Der Markt-Monitor
Die Saudis sind auch nicht mehr das, was sie einmal waren

Spätestens am Wochenende hat sich gezeigt: Die Zeit politisch gedrückter Ölpreise ist vorbei.

Früher war die Welt doch übersichtlicher, jedenfalls dann, wenn die Opec nicht gerade versucht hat, den Ölpreis als politische Waffe zu missbrauchen. Im Zweifel drehten die Saudis den Hahn noch ein bisschen mehr auf, und der Ölmarkt kam wieder ins Lot. Und wenn die Saudis nicht von selbst auf die Idee kamen, dürften hin und wieder freundliche Ratschläge der Amerikaner nachgeholfen haben. Dafür konnte sich Saude-Arabien der politischen Freundschaft des Westens erfreuen - ein Staat, der weltweit fundamentalistische Gesinnung fördert, fleißig die Todesstrafe anwendet und Frauen nicht einmal Autofahren lässt.

Jetzt scheint dieses Spiel nicht mehr zu funktionieren. Wahrscheinlich haben die Saudis zumindest kurzfristig gar nicht viel Möglichkeiten, den Ölpreis zu beeinflussen, weil sie den Hahn ohnehin schon fast voll aufgedreht haben. Sollte sich dieser Eindruck verfestigen, dann dürfte der Ölpreis noch stärker steigen. Denn bisher gab es so eine Art Vermutung, dass die Saudis doch noch mehr könnten, wenn sie nur wollten. Aber wenn das stimmen würde, hätten sie wahrscheinlich, wie in der Vergangenheit, schon gewollt, oder?

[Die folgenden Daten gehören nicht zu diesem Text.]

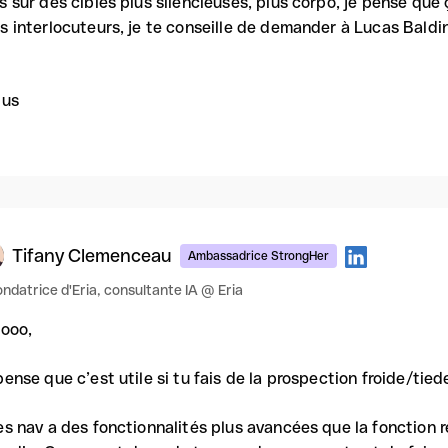
s sur des cibles plus silencieuses, plus corpo, je pense que 
s interlocuteurs, je te conseille de demander à Lucas Baldin
lus
Tifany Clemenceau
Ambassadrice StrongHer
ndatrice d'Eria, consultante IA @ Eria
looo,
pense que c’est utile si tu fais de la prospection froide/tied
es nav a des fonctionnalités plus avancées que la fonction 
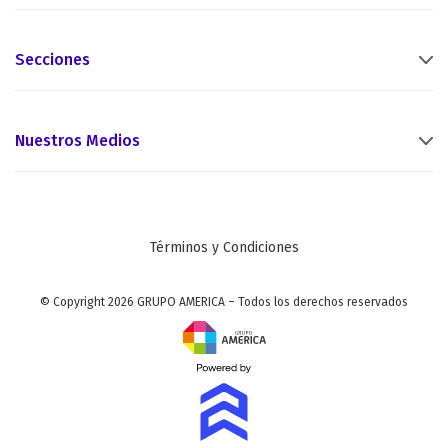
Secciones
Nuestros Medios
Términos y Condiciones
© Copyright 2026 GRUPO AMERICA – Todos los derechos reservados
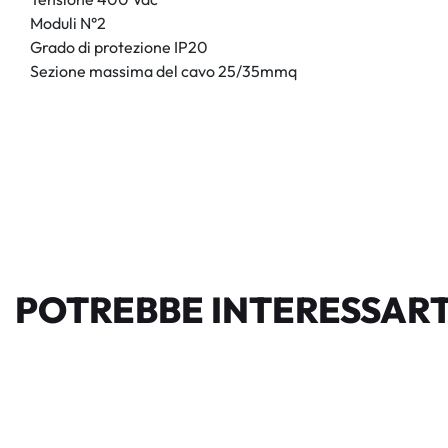
Moduli N°2
Grado di protezione IP20
Sezione massima del cavo 25/35mmq
POTREBBE INTERESSART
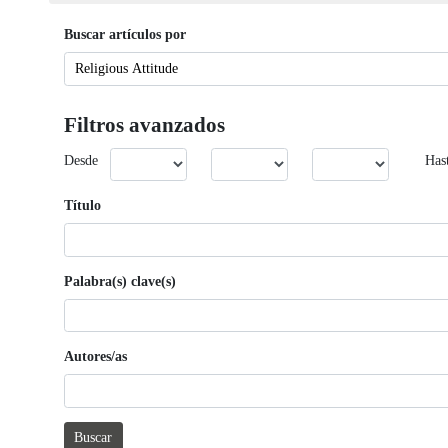
Buscar artículos por
Filtros avanzados
Desde
Has
Título
Palabra(s) clave(s)
Autores/as
Buscar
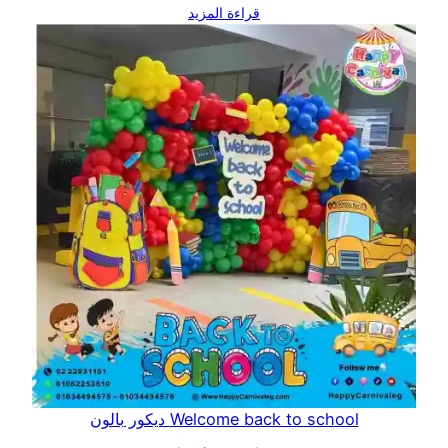
قراءة المزيد
Welcome back to school ديكور بالون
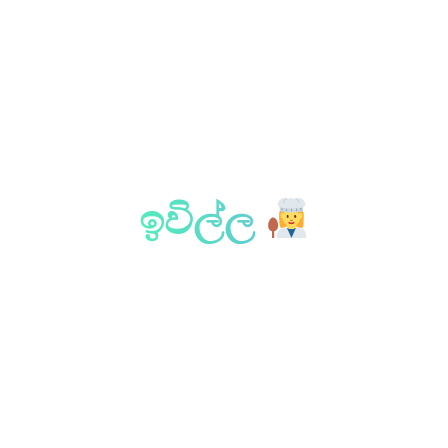
ඉවිල්ල
අපේ ලොකු මහත්තයාගේ ලොකු දුව උයන කෑම
සුපිරි ය. ඒකි ඉව්ව දවස ට ගෙදර මගුල් ගෙයක්
වැනි ය. මේ මොනව ද මේ මොනව ද අසමින්
සියලු දෙනා ම ඒකි උයා ඇති සියලුම හොදි බෙදා
ගන්නේ අඩුම ගානේ ඉන් එක හොද්දක් සමඟ
හෝ බත් ටිකක් කා ගත හැකි වේ යයි දැඩි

Das Signal vom Wochenende für die Ölmärkte ist jedenfalls schwer zu deuten. Es erinnert ein bisschen an Karl Valentin: "Können hätt ich schon mögen, aber dürfen hab ich mich nicht getraut." Und solange die Lage so unübersichtlich bleibt, dürfte der Ölmarkt tendenziell die Aktienbörse belasten.